Unser Bezirksbürgermeister wies in seiner Rede darauf hin, dass unser weltoffenes und tolerantes Neukölln als Teil der „Regenbogenhauptstadt Berlin“ immer mehr queere Orte hat, „weil wir Räume öffnen für ein vielfältiges Miteinander“. Hier könne queeres Leben sichtbar stattfinden, jedoch steige auch die Anzahl der Übergriffe auf diese queeren Orte. Deshalb werde die Flagge gehisst, um zu zeigen, dass Neukölln ein Ort ist, an dem alle Menschen willkommen sind – unabhängig davon, woher sie kommen oder welchem Geschlecht sie sich zugehörig fühlen. Das Hissen der Pride-Fahne sei daher keine Frage der Neutralität, sondern eine Selbstverständlichkeit, die auch durch das Grundgesetz gestützt werde, so Hikel. In seiner Rede ließ er nicht unerwähnt, dass es eine Schieflage in der Diskussion um die Hissung der Flagge gibt und die Flagge „unter dem Deckmantel der Neutralität“ an Gebäuden in der Stadt am Christopher Street Day (27. Juli) nicht gehisst wird.
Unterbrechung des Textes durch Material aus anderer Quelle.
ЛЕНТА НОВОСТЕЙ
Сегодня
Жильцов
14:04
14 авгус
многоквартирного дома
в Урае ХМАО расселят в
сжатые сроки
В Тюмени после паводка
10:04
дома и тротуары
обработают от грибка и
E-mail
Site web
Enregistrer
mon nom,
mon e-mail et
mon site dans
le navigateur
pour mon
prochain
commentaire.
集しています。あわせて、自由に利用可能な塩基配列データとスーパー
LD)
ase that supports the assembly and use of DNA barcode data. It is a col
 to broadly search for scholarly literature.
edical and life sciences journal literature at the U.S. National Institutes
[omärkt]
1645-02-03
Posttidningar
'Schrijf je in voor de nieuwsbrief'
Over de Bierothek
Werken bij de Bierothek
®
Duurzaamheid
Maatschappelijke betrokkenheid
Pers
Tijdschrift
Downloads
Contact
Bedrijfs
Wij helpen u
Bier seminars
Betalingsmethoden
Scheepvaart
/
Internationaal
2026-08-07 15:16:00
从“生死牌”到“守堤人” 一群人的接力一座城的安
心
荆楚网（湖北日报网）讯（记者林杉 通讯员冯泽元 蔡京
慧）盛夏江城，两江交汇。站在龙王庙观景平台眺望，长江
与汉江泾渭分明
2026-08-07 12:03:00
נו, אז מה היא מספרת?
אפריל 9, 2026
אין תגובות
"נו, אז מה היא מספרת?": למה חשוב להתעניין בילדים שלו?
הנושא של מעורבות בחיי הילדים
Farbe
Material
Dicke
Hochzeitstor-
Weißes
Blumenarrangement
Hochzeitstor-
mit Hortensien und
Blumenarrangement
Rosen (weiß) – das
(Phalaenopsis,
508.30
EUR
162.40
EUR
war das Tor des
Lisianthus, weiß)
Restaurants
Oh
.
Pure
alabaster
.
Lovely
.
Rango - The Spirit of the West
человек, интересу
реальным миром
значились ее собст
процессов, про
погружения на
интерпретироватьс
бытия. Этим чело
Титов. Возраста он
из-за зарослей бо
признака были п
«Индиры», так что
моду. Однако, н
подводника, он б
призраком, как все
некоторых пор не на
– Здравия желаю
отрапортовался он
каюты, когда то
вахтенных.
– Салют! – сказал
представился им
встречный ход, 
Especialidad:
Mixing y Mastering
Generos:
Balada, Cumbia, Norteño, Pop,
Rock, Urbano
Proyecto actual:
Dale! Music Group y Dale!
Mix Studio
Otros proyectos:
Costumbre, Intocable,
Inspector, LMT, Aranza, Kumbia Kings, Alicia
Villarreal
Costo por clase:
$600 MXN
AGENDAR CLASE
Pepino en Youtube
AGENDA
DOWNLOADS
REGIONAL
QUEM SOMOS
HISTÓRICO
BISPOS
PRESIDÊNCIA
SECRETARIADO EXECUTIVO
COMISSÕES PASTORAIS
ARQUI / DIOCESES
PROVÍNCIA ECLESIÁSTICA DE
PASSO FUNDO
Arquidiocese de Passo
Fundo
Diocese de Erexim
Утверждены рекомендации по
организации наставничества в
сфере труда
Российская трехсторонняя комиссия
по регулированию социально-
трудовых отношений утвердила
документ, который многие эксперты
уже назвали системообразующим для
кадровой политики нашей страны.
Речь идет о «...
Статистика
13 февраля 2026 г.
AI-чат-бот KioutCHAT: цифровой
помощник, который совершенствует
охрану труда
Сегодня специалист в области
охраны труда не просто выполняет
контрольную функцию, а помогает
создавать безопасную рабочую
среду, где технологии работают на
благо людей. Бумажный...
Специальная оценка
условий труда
Damit spielte er, ohne einen Namen zu nennen, auf die diesjährige von Bundestagspräsidentin Julia Klöckner (CDU) verordnete neue Praxis hin, die Flagge zum Christopher Street Day nicht auf dem Reichstagsgebäude zu hissen.
Hierzu erklärt unser Co-Bundesvorsitzender der SPDqueer, Oliver Strotzer: „Die Entscheidung Klöckners irritiert. Nicht einmal zwei Monate im Amt, nimmt sie eine für die queere Community bedeutsame Entscheidung zurück, anlässlich des CSD die Regenbogenflagge auf dem Reichstag zu hissen. Als Spiegel ihrer persönlichen Haltung und auch der Richtung, in der sich die Union positionieren wird, lässt uns das mit Sorge auf die Zukunft blicken.“ Auch für die stellvertretende Bundesvorsitzende der SPDqueer ist Klöckners Vorgehen ein fatales Signal. „Gerade in der heutigen Zeit, in der CSDs an vielen Orten Deutschlands nur unter massivem Polizeischutz sicher durchgeführt werden können und Teilnehmende von Rechten und Konservativen bedroht und beleidigt werden, ist die Solidarität von Politik und Verfassungsorganen umso wichtiger. Klöckner hat sich gegen diese Solidarität entschieden – das ist enttäuschend!“
Florian Winkler-Schwarz, Vorsitzender des LSVD Berlin, sowie Thomas Schwarz, dort zuständig für den Bereich Bildung und Jugend, jedenfalls freuten sich, dass Neukölln Flagge zeigt und weiterhin ein sichtbares Zeichen setzt und der Bezirk Neukölln jetzt mit Carl Chung einen Antisemitismus- und Queerbeauftragten hat. Unser Bürgerdeputierter Domann sieht das auch so und betont, dass es für queere Menschen in Zeiten vermehrter Anfeindungen gegen sie wichtig ist, zu wissen, dass ihr Recht auf geschlechtliche und sexuelle Selbstbestimmung unantastbar ist – „dafür wird die Flagge gehisst, dafür steht die SPD“, so Domann.